I finally sat down and outlined the chapters for Mercy’s book this week, and made a rather unpleasant discovery. The characters are full, real people and the first half of the story is completely clear in my head. But the ending? I know what the final goal is but, whilst outlining, the way to get there ended up being ‘drive to Place A and fix problem’. Less than gripping.
The characters for this story basically have taken up the mental spotlight to the extent that the story itself isn’t clear. Now, characters should be the most important part but – as with everything in writing, it seems – there has to be a balance and, oddly enough, plot’s fairly critical too. This may sound bizarre but it’s actually a very long time since I figured out a plot from beginning to end. Spiritus‘ plot was clearly outlined as far back as 2010, and the plot for the short story Regulus is…well, not overly complex because a short story doesn’t have space.

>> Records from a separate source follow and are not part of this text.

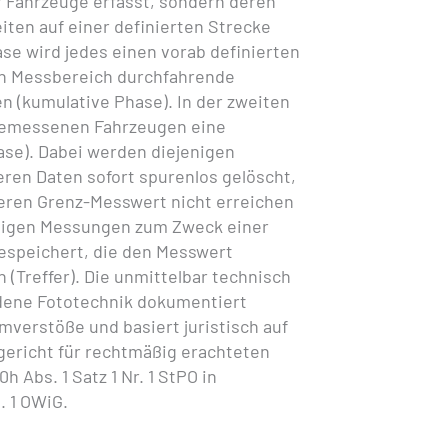
 Fahrzeuge erfasst, sondern deren
ten auf einer definierten Strecke
ase wird jedes einen vorab definierten
en Messbereich durchfahrende
 (kumulative Phase). In der zweiten
gemessenen Fahrzeugen eine
hase). Dabei werden diejenigen
en Daten sofort spurenlos gelöscht,
beren Grenz-Messwert nicht erreichen
jenigen Messungen zum Zweck einer
espeichert, die den Messwert
 (Treffer). Die unmittelbar technisch
dene Fototechnik dokumentiert
mverstöße und basiert juristisch auf
ericht für rechtmäßig erachteten
 Abs. 1 Satz 1 Nr. 1 StPO in
. 1 OWiG.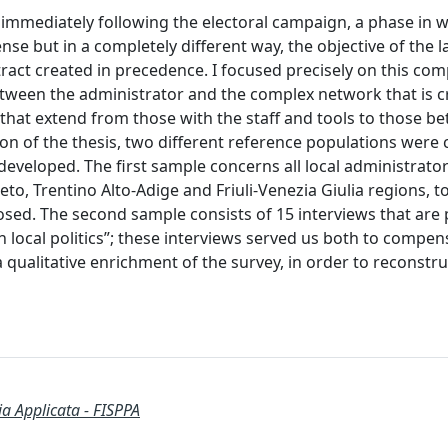
immediately following the electoral campaign, a phase in w
e but in a completely different way, the objective of the l
ract created in precedence. I focused precisely on this com
between the administrator and the complex network that is c
ps that extend from those with the staff and tools to those b
tion of the thesis, two different reference populations were
eveloped. The first sample concerns all local administrator
eto, Trentino Alto-Adige and Friuli-Venezia Giulia regions, 
posed. The second sample consists of 15 interviews that are 
in local politics”; these interviews served us both to compen
a qualitative enrichment of the survey, in order to reconstr
ia Applicata - FISPPA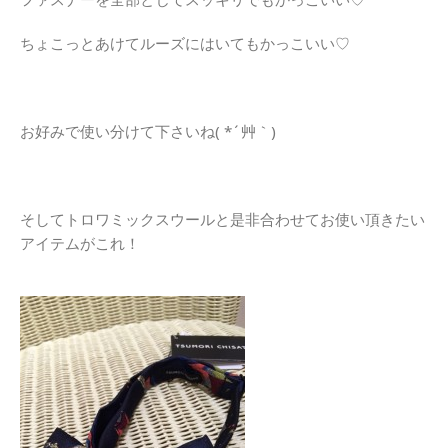
ちょこっとあけてルーズにはいてもかっこいい♡
お好みで使い分けて下さいね( *´艸｀)
そしてトロワミックスウールと是非合わせてお使い頂きたい
アイテムがこれ！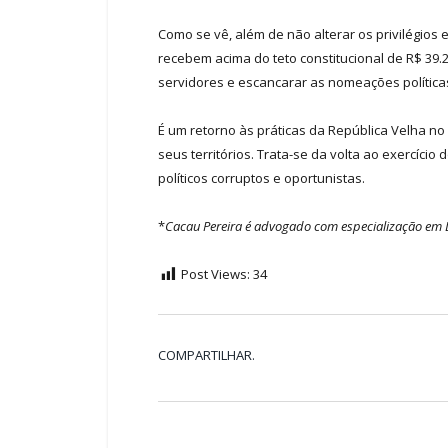
Como se vê, além de não alterar os privilégio
recebem acima do teto constitucional de R$ 39.2
servidores e escancarar as nomeações política
É um retorno às práticas da República Velha no
seus territórios. Trata-se da volta ao exercíci
políticos corruptos e oportunistas.
*
Cacau Pereira é advogado com especialização em Dir
Post Views:
34
COMPARTILHAR.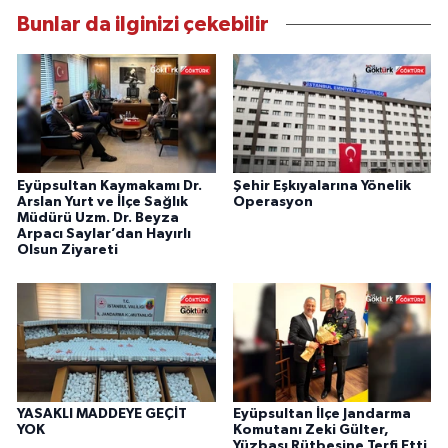
Bunlar da ilginizi çekebilir
Eyüpsultan Kaymakamı Dr.
Şehir Eşkıyalarına Yönelik
Arslan Yurt ve İlçe Sağlık
Operasyon
Müdürü Uzm. Dr. Beyza
Arpacı Saylar’dan Hayırlı
Olsun Ziyareti
YASAKLI MADDEYE GEÇİT
Eyüpsultan İlçe Jandarma
YOK
Komutanı Zeki Gülter,
Yüzbaşı Rütbesine Terfi Etti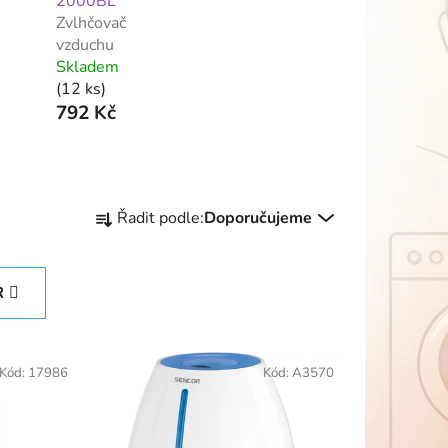
2000BL
Zvlhčovač
vzduchu
Skladem
(12 ks)
792 Kč
Ř
Řadit podle:
Doporučujeme
a
z
e
R
n
í
p
Kód:
17986
Kód:
A3570
r
o
d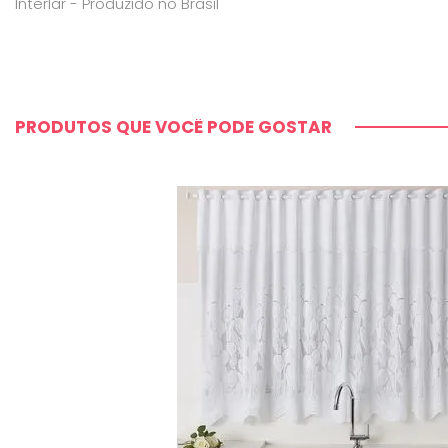
Interlar - Produzido no Brasil
PRODUTOS QUE VOCÊ PODE GOSTAR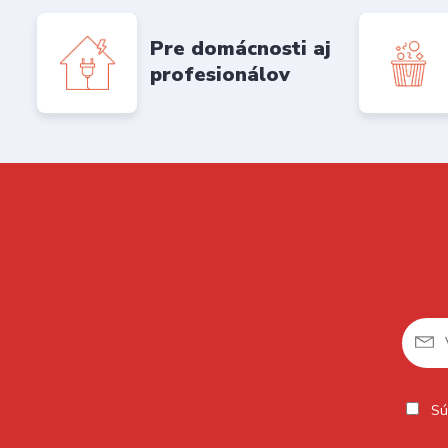
Pre domácnosti aj
profesionálov
Sú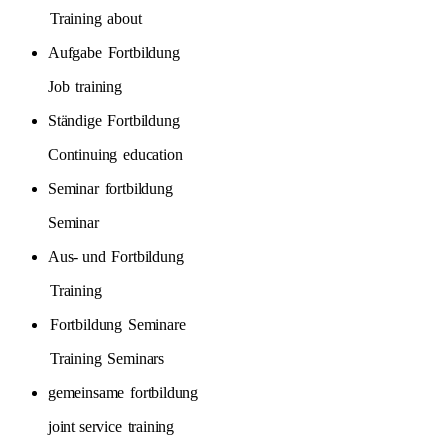
Training
about
Aufgabe
Fortbildung
Job
training
Ständige
Fortbildung
Continuing
education
Seminar
fortbildung
Seminar
Aus- und
Fortbildung
Training
Fortbildung
Seminare
Training
Seminars
gemeinsame
fortbildung
joint service
training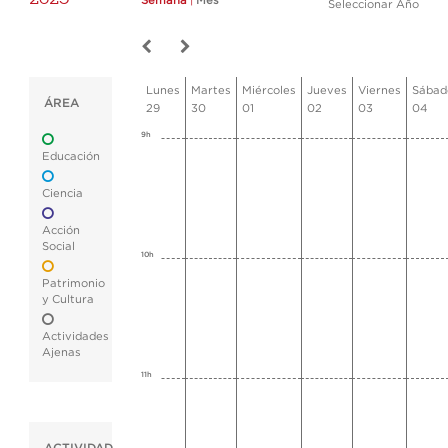
Semana
|
Mes
Seleccionar Año
Lunes
Martes
Miércoles
Jueves
Viernes
Sábad
ÁREA
29
30
01
02
03
04
9h
Educación
Ciencia
Acción
Social
10h
Patrimonio
y Cultura
Actividades
Ajenas
11h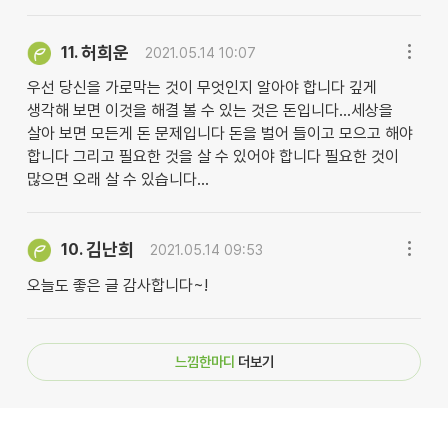
허희운
11.
2021.05.14 10:07
우선 당신을 가로막는 것이 무엇인지 알아야 합니다 깊게
생각해 보면 이것을 해결 볼 수 있는 것은 돈입니다...세상을
살아 보면 모든게 돈 문제입니다 돈을 벌어 들이고 모으고 해야
합니다 그리고 필요한 것을 살 수 있어야 합니다 필요한 것이
많으면 오래 살 수 있습니다...
김난희
10.
2021.05.14 09:53
오늘도 좋은 글 감사합니다~!
느낌한마디
더보기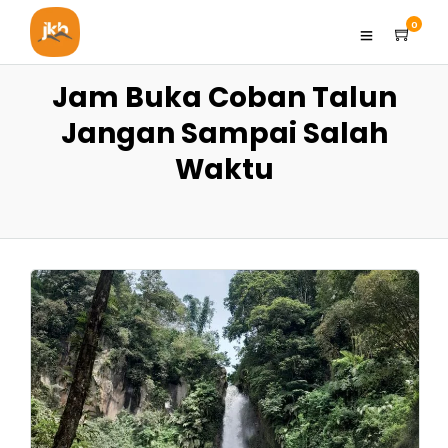
0
Jam Buka Coban Talun
Jangan Sampai Salah
Waktu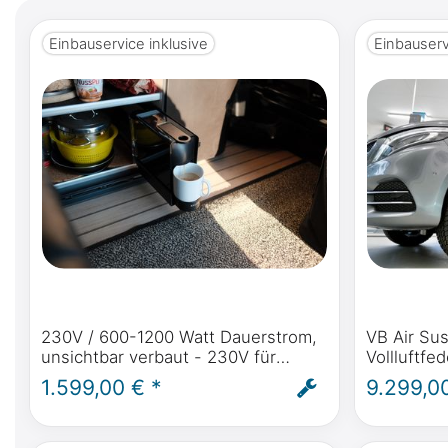
Einbauservice inklusive
Einbauserv
230V / 600-1200 Watt Dauerstrom,
VB Air Su
unsichtbar verbaut - 230V für
Vollluftfe
Mercedes-Benz Marco Polo (W447)
Mercedes-
1.599,00 € *
9.299,0
ab BJ2014 autark Strom im Marco
Polo, Horizon, A
Polo - inkl. Einbau
und ABE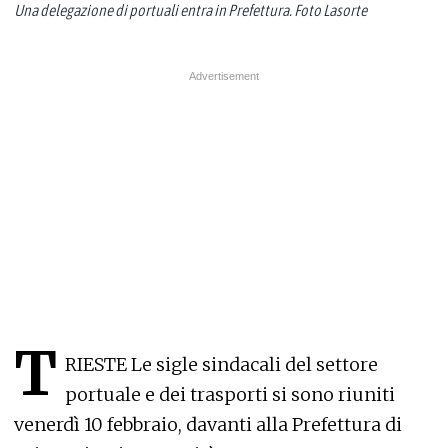
Una delegazione di portuali entra in Prefettura. Foto Lasorte
T
RIESTE Le sigle sindacali del settore
portuale e dei trasporti si sono riuniti
venerdì 10 febbraio, davanti alla Prefettura di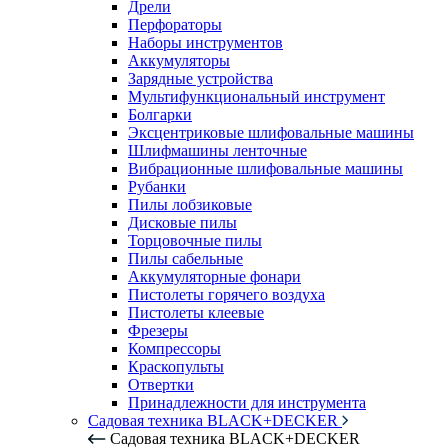
Дрели
Перфораторы
Наборы инструментов
Аккумуляторы
Зарядные устройства
Мультифункциональный инструмент
Болгарки
Эксцентриковые шлифовальные машины
Шлифмашины ленточные
Вибрационные шлифовальные машины
Рубанки
Пилы лобзиковые
Дисковые пилы
Торцовочные пилы
Пилы сабельные
Аккумуляторные фонари
Пистолеты горячего воздуха
Пистолеты клеевые
Фрезеры
Компрессоры
Краскопульты
Отвертки
Принадлежности для инструмента
Садовая техника BLACK+DECKER
Садовая техника BLACK+DECKER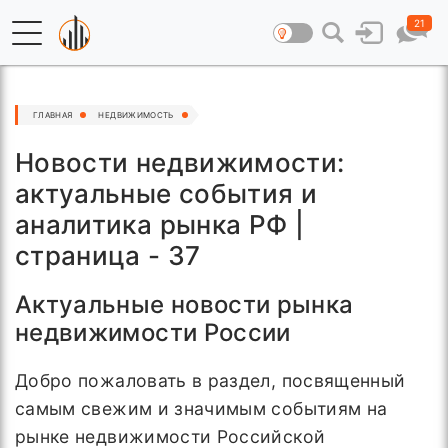
21
ГЛАВНАЯ
НЕДВИЖИМОСТЬ
Новости недвижимости:
актуальные события и
аналитика рынка РФ |
страница - 37
Актуальные новости рынка
недвижимости России
Добро пожаловать в раздел, посвященный
самым свежим и значимым событиям на
рынке недвижимости Российской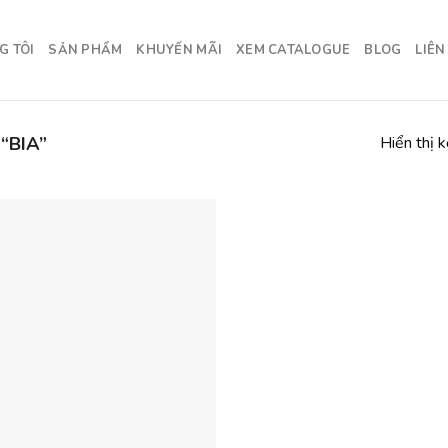
G TÔI
SẢN PHẨM
KHUYẾN MÃI
XEM CATALOGUE
BLOG
LIÊN
“BIA”
Hiển thị 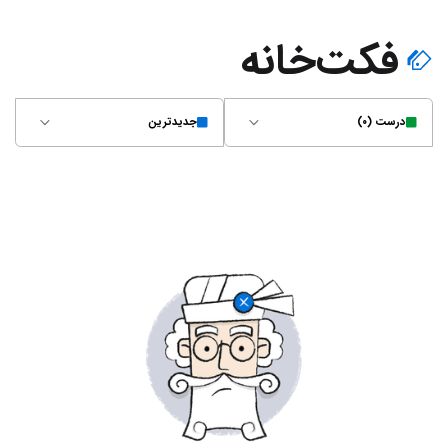
فکت‌خانه
درست (۰)
جدیدترین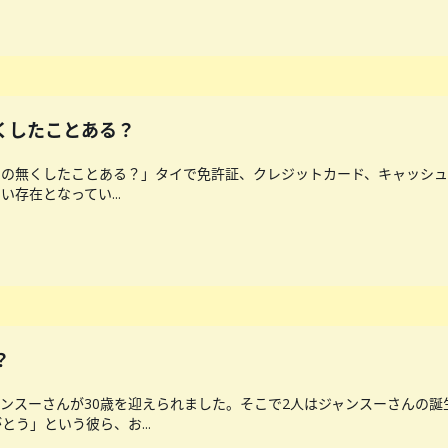
無くしたことある？
の無くしたことある？」タイで免許証、クレジットカード、キャッシュカ
存在となってい...
？
ンスーさんが30歳を迎えられました。そこで2人はジャンスーさんの
う」という彼ら、お...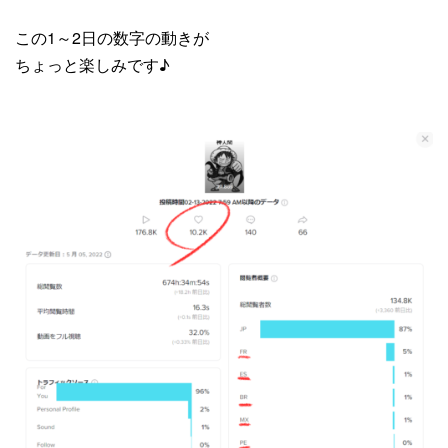
この1～2日の数字の動きが
ちょっと楽しみです♪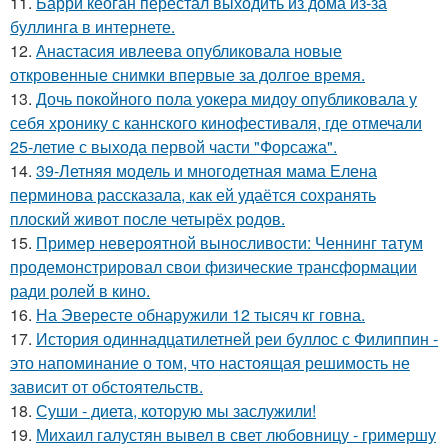
11.
Барри кеоган перестал выходить из дома из-за
буллинга в интернете.
12.
Анастасия ивлеева опубликовала новые
откровенные снимки впервые за долгое время.
13.
Дочь покойного пола уокера мидоу опубликовала у
себя хронику с каннского кинофестиваля, где отмечали
25-летие с выхода первой части "Форсажа".
14.
39-Летняя модель и многодетная мама Елена
перминова рассказала, как ей удаётся сохранять
плоский живот после четырёх родов.
15.
Пример невероятной выносливости: Ченнинг татум
продемонстрировал свои физические трансформации
ради ролей в кино.
16.
На Эвересте обнаружили 12 тысяч кг говна.
17.
История одиннадцатилетней реи буллос с Филиппин -
это напоминание о том, что настоящая решимость не
зависит от обстоятельств.
18.
Суши - диета, которую мы заслужили!
19.
Михаил галустян вывел в свет любовницу - гримершу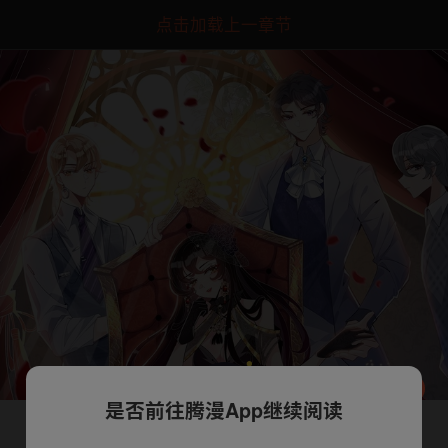
点击加载上一章节
是否前往腾漫App继续阅读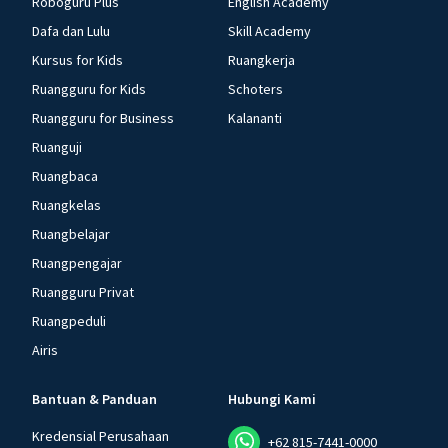
Roboguru Plus
English Academy
Dafa dan Lulu
Skill Academy
Kursus for Kids
Ruangkerja
Ruangguru for Kids
Schoters
Ruangguru for Business
Kalananti
Ruanguji
Ruangbaca
Ruangkelas
Ruangbelajar
Ruangpengajar
Ruangguru Privat
Ruangpeduli
Airis
Bantuan & Panduan
Hubungi Kami
Kredensial Perusahaan
+62 815-7441-0000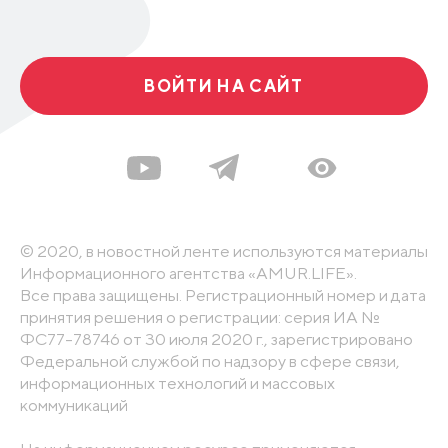
ВОЙТИ НА САЙТ
© 2020, в новостной ленте используются материалы
Информационного агентства «AMUR.LIFE».
Все права защищены. Регистрационный номер и дата
принятия решения о регистрации: серия ИА №
ФС77-78746 от 30 июля 2020 г., зарегистрировано
Федеральной службой по надзору в сфере связи,
информационных технологий и массовых
коммуникаций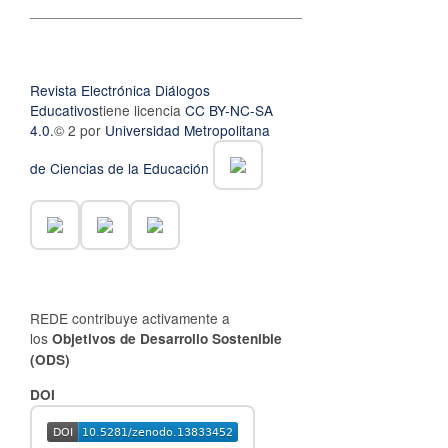
__________________________________
Revista Electrónica Diálogos
Educativos
tiene licencia
CC BY-NC-SA
4.0.
© 2 por
Universidad Metropolitana
de Ciencias de la Educación
REDE contribuye activamente a
los
Objetivos de Desarrollo Sostenible
(ODS)
DOI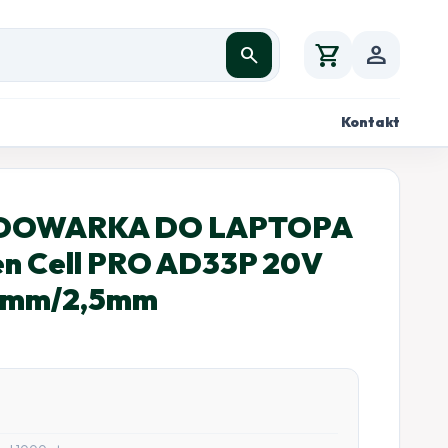
shopping_cart
person
search
Kontakt
ADOWARKA DO LAPTOPA
 Cell PRO AD33P 20V
,5mm/2,5mm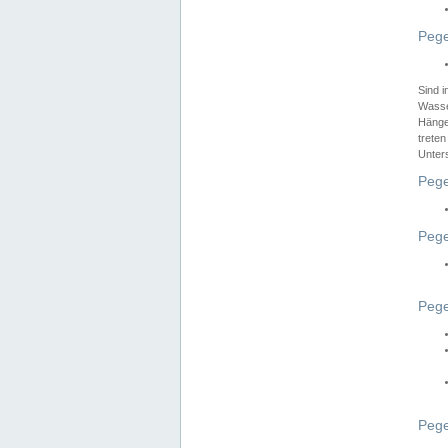
Pege
Sind 
Wasser
Hänge
treten
Unter
Pege
Pege
Pege
Pege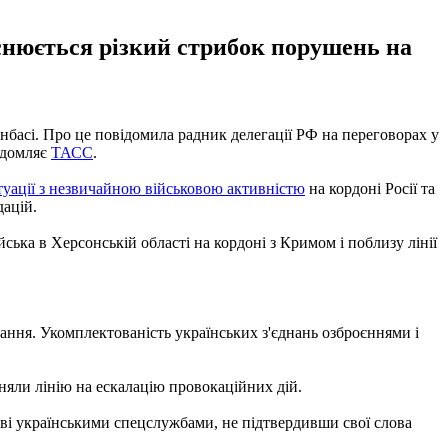
яснюється різкий стрибок порушень на
Донбасі. Про це повідомила радник делегації РФ на переговорах у
ідомляє
ТАСС
.
туації з незвичайною військовою активністю
на кордоні Росії та
дацій.
йська в Херсонській області на кордоні з Кримом і поблизу лінії
ання. Укомплектованість українських з'єднань озброєннями і
няли лінію на ескалацію провокаційних дій.
рові українськими спецслужбами, не підтвердивши свої слова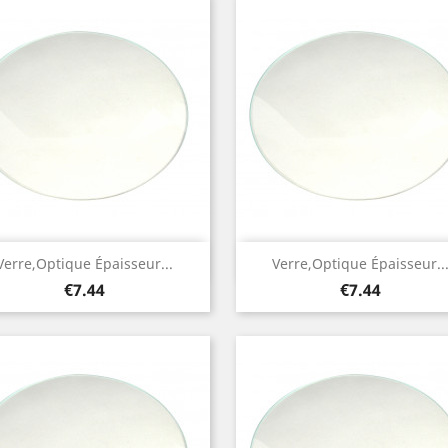
Quick view
Quick view


Verre,optique Épaisseur...
Verre,optique Épaisseur..
Price
Price
€7.44
€7.44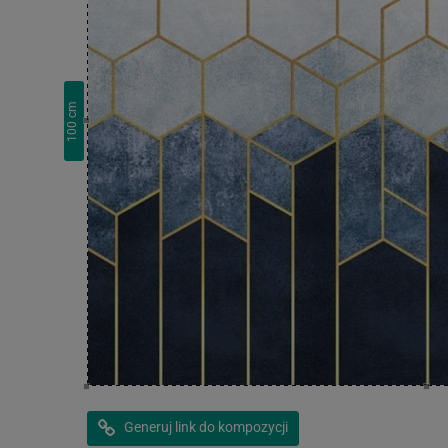
cm
100
Generuj link do kompozycji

One trick that I’ve used in the past for figuring out the turn of events is roleplay. I’m an avid roleplayer, both LARP and tabletop, not least because it’s a very social way of storytelling and brings multiple perspectives to the tale. More than once, I’ve arranged a short tabletop game, given my players the starting scenario that matches a story I’m working on, and made notes on how they resolved it. The bonus is that they come up with ideas I would never have thought of, whilst fleshing out the world and characters at the same time. Invaluable.
Another frequent technique is to bounce ideas off people. Mainly the raptor, to be honest, because A) he has to put up with it as part of the relationship deal and B) he’s really good at coming up with different angles. This is also a brilliant way to generate details of background culture and world building. Getting another perspective adds a dimension which you couldn’t generate on your own.
Finally, go for a walk. Seriously, it’s amazing what falls out when you’re wandering along muttering to yourself. I took up jogging in January in the hopes that would have the same effect, but mainly I find myself concentrating on not stopping so that’s been less successful. But on my way to the shops yesterday, I realised that getting Mercy arrested gives the pre-ending a great roadbump, creates the plot that I was missing and gives the characters an opportunity to face up to various types of conflict all in one neat package.
I’m interested to know, though, what works for other people. What are your techniques for resolving a plot problem?